When TCW fired Gundlach, it triggered a “key man” provision that compelled TCW to give investors the right to reconsider their participation in the funds.

For TCW, the $3 billion in the mortgage funds is just a fraction of the company’s total $100 billion in assets. But the investors’ decision inevitably will be viewed as a vote of confidence -- or lack thereof -- in the bond-fund managers of Metropolitan West Asset Management, which TCW brought in to replace Gundlach.

To try to keep the investors on board, TCW has offered to cut its management fee on the funds to 1% from 2% and to slash its take of the funds’ future performance to 5% from 20%.

Referring to Metropolitan West, a TCW spokeswoman said the firm had “great confidence in the new investment team.”

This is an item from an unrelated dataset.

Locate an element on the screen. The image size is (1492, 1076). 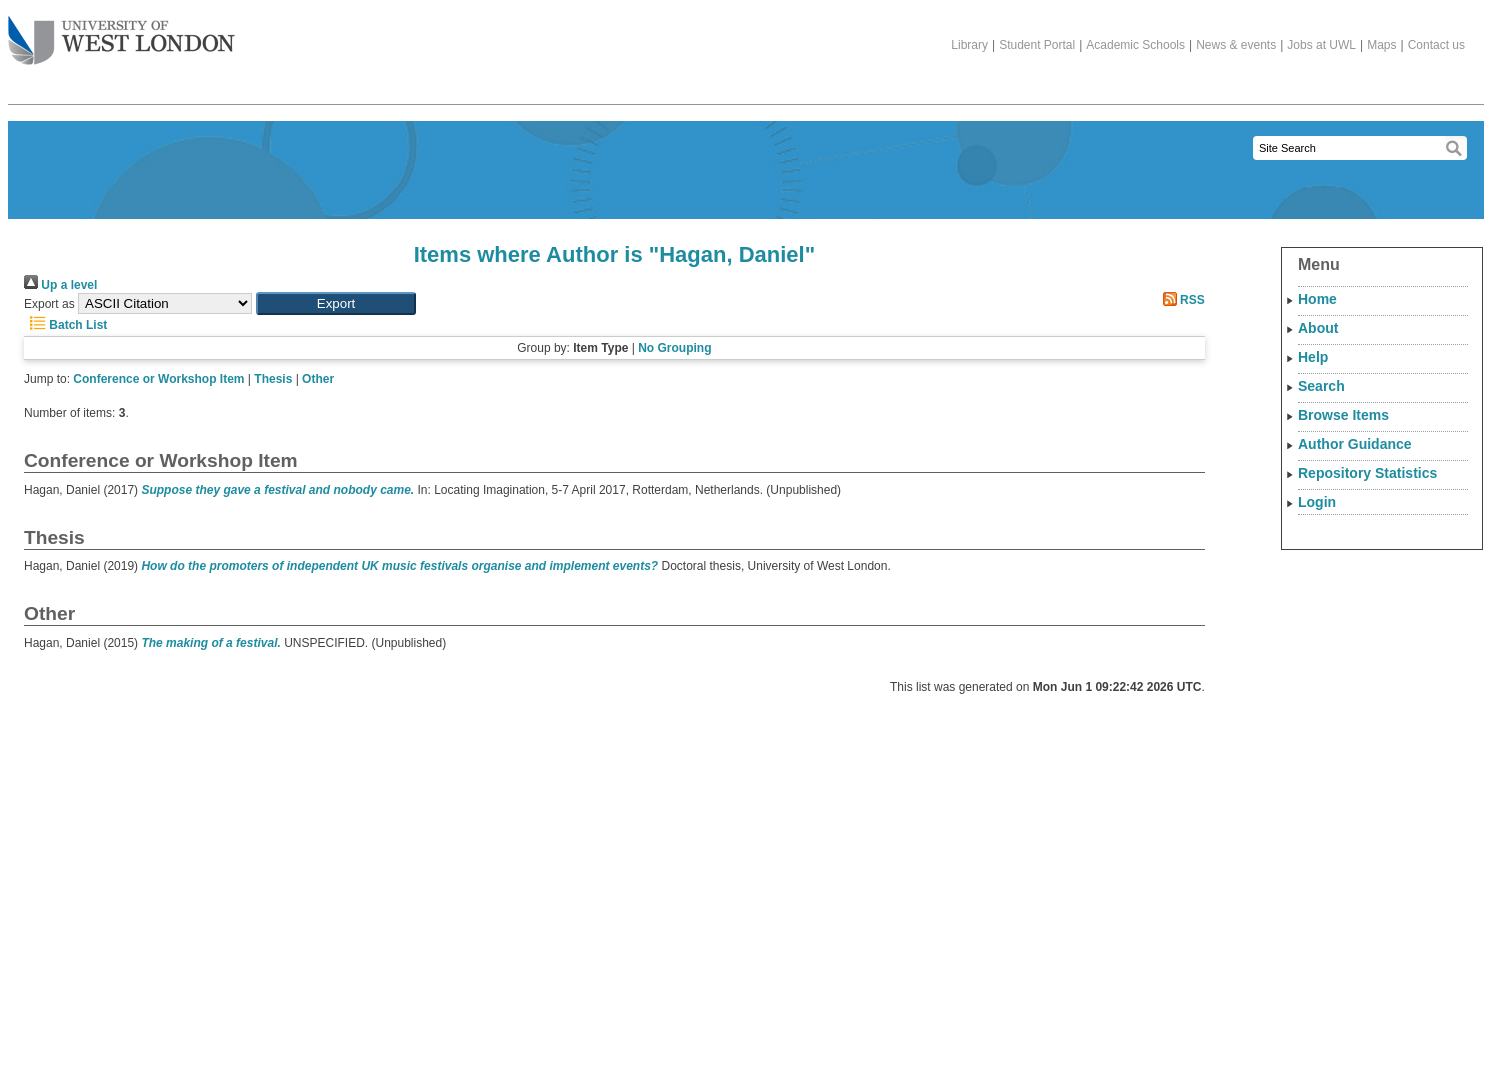
Search is located at coordinates (1321, 386).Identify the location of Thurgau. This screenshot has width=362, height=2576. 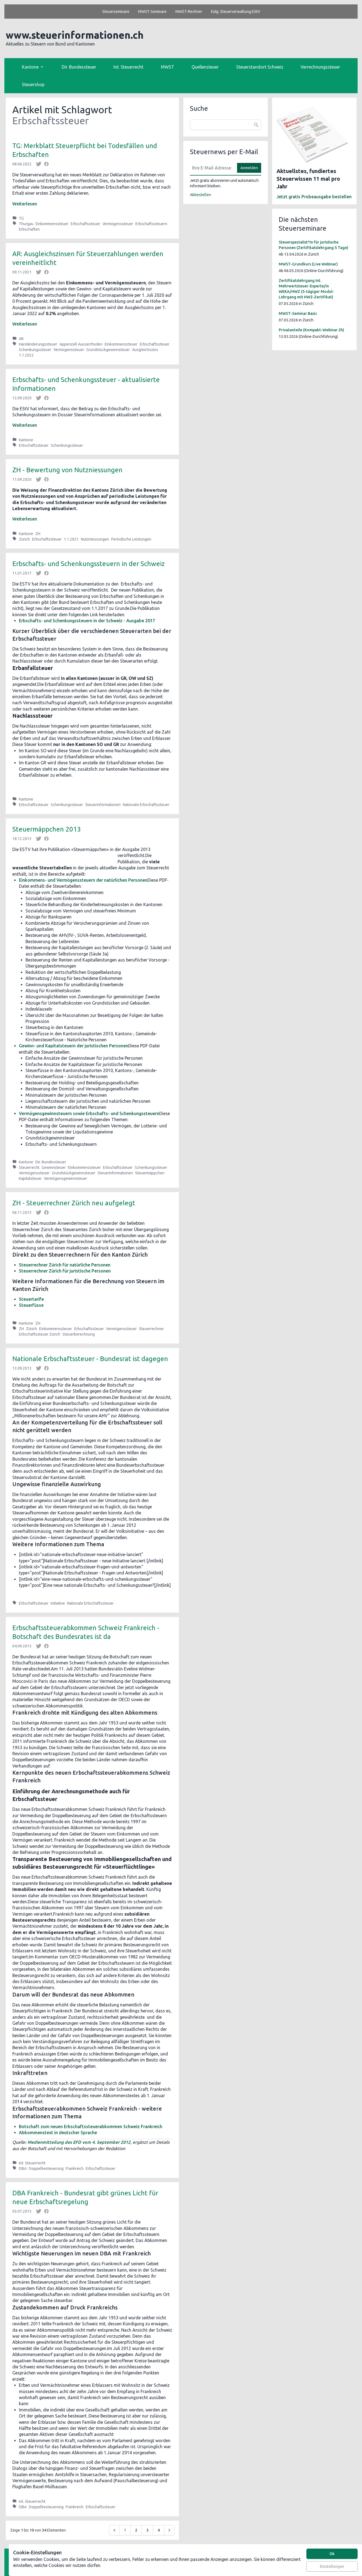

Gundlach, who still has some of his own money invested in the funds, has sent letters to the other investors urging them to sell, give their cash to him and let him build new portfolios of mortgage bonds for them. He has held two conference calls for investors to make his pitch.

Bringing in $3 billion would be a huge lift for DoubleLine, doubling the amount Gundlach says he’s currently managing.

Gundlach had urged TCW to allow investors in the funds to be paid “in kind” -- meaning that they would get the actual bonds in the funds rather than cash. That would have allowed the investors to bring the bonds to Gundlach, who picked them in the first place. But TCW declined to provide that option, citing legal restrictions.

Faced with staying put or liquidating their holdings, some investors say they’ve decided to cash out.

One pension fund manager who requested anonymity said that although he thought TCW’s new Metropolitan West managers had “great skills,” he didn’t believe they were experienced enough with the kinds of bonds in the funds. Noting that many of the bonds have risen in value from the depressed levels of 2008, the investor said it would be crucial now to know which to hold and which to sell.

“To make money from this way forward is not to lose it,” he said.

But the manager also said he wouldn’t be taking his money to Gundlach.

“Jeffrey Gundlach is brilliant, but I have the sense that TCW is going to have him tied up for three to five years” in legal wranglings, the manager said. “My concern is how he will be distracted” by the court fight.

The Fairfax County (Va.) Retirement Systems, which has about $62 million in the funds, also has decided to cash out, said Larry Swartz, chief investment officer.

He said the pension funds hadn’t decided where to take the money, but that, “Generally, we don’t like organizational uncertainty.”